The atmosphere of the villa was very different from that of the municipality office. The three German officers had found it convenient to dine in the ease of the salon, which was richly done up in crimson brocade, with heavy curtains and large paintings on the walls. Their dessert and wine were still on the table before them. They were flushed with wine, but even more with triumph, for they had, an hour ago, had news of the action of Wissenburg, and the telegram lay by their glasses.

One of the three was an erect, grey-haired man with a lean face, another seemed to be the leading spirit, or the spoiled child, amongst them.
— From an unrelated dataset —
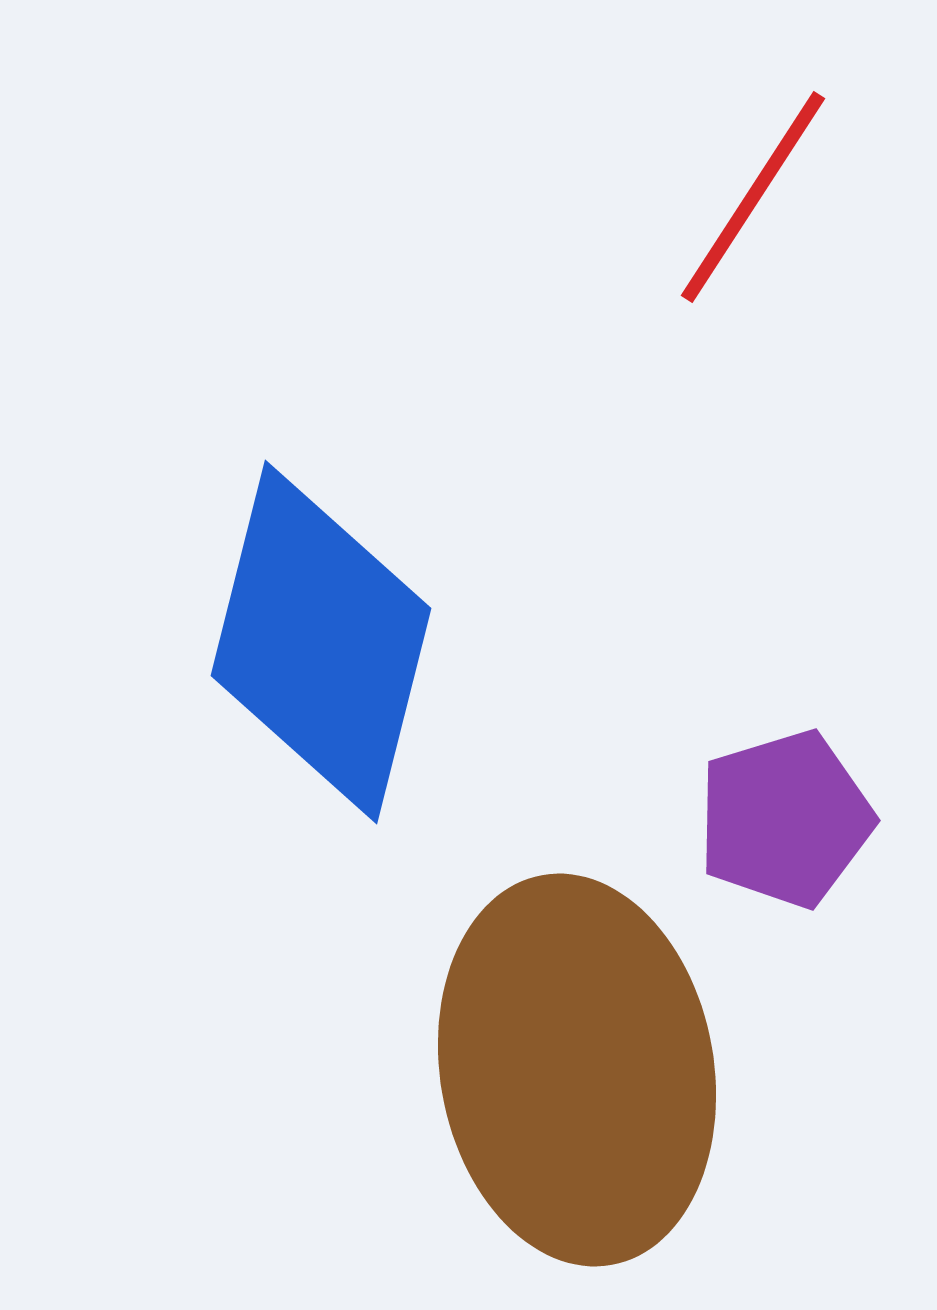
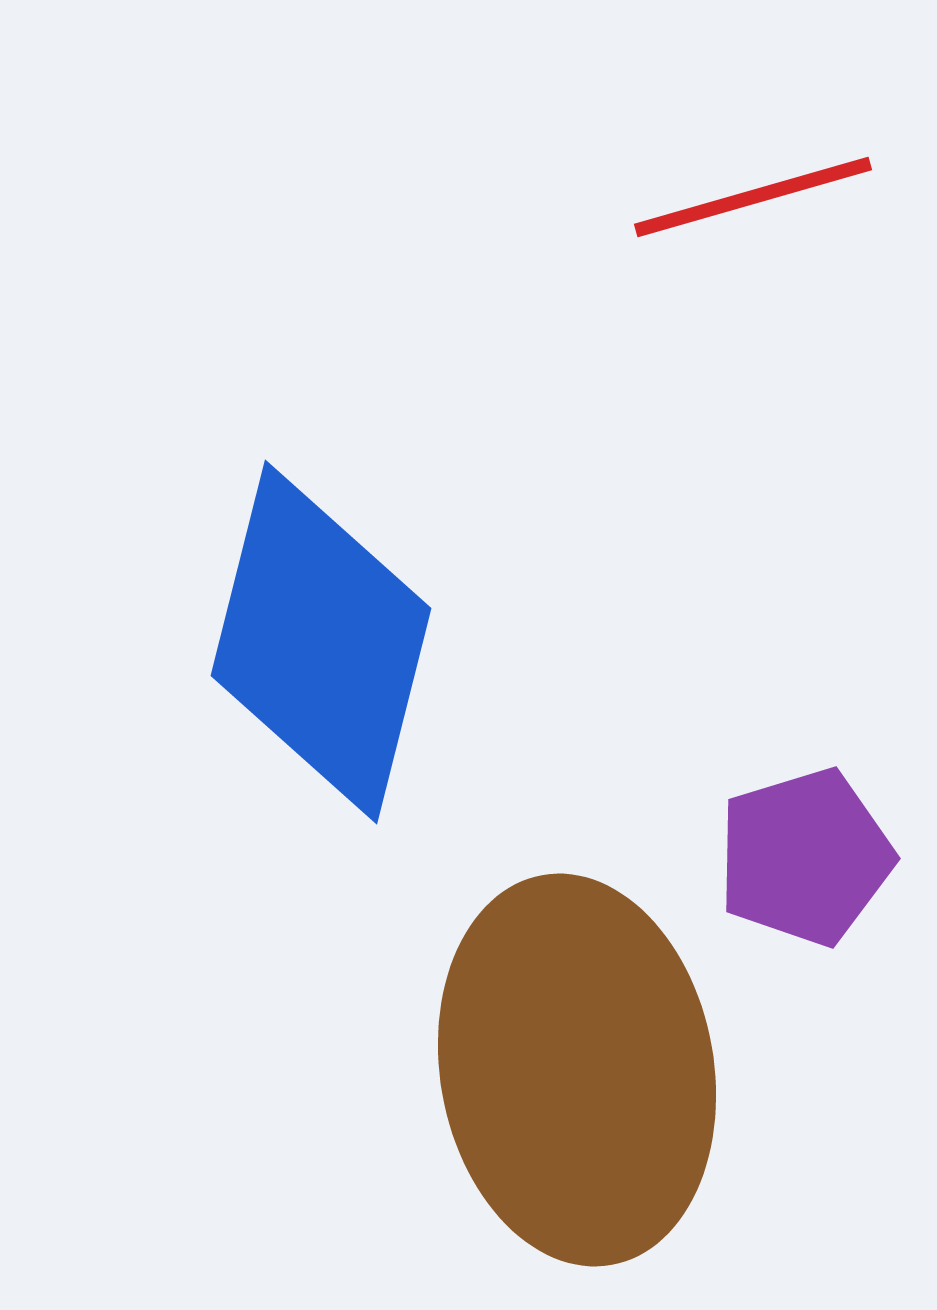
red line: rotated 41 degrees clockwise
purple pentagon: moved 20 px right, 38 px down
He was left a free hand in the cross-examination of the prisoners, for he spoke French better than the others, and amused them by his exuberant vitality. He was quite young, a giant in stature, and strikingly fair, with a fullness, or heaviness, that gave him the appearance of a young god. He met the people from the hotel with laughing surprise and disdain, and seemed to fear neither God nor the Devil—and still less any Frenchman—until he caught sight of Madame Heloïse. From then the case became a matter between him and her.